What to work on ▸
For the material below, return exactly the lines starting at the one holding "Partner tecnológico" and ending at the one holding "parlamentar aduce o cerere de examinare la", counting both as part of the range.

# # #

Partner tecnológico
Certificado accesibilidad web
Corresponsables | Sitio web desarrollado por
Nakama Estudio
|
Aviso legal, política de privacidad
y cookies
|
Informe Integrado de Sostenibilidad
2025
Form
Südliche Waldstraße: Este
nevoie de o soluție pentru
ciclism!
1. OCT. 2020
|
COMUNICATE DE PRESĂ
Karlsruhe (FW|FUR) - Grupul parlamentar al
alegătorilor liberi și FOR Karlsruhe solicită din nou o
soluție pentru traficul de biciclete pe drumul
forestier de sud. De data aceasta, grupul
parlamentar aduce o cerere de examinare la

# # #

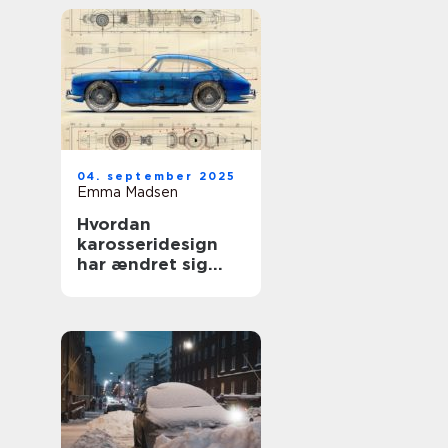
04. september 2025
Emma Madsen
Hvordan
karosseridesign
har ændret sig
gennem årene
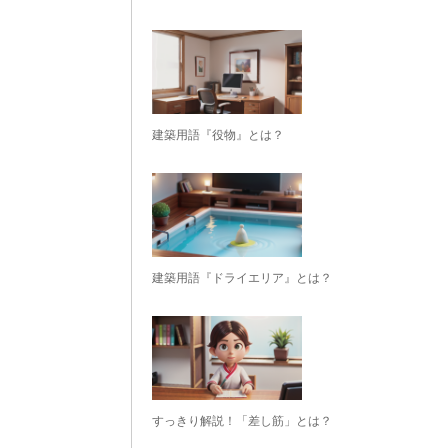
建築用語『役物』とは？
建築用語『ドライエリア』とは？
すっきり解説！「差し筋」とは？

# # #

Task solution ▸
Partner tecnológico
Certificado accesibilidad web
Corresponsables | Sitio web desarrollado por
Nakama Estudio
|
Aviso legal, política de privacidad
y cookies
|
Informe Integrado de Sostenibilidad
2025
Form
Südliche Waldstraße: Este
nevoie de o soluție pentru
ciclism!
1. OCT. 2020
|
COMUNICATE DE PRESĂ
Karlsruhe (FW|FUR) - Grupul parlamentar al
alegătorilor liberi și FOR Karlsruhe solicită din nou o
soluție pentru traficul de biciclete pe drumul
forestier de sud. De data aceasta, grupul
parlamentar aduce o cerere de examinare la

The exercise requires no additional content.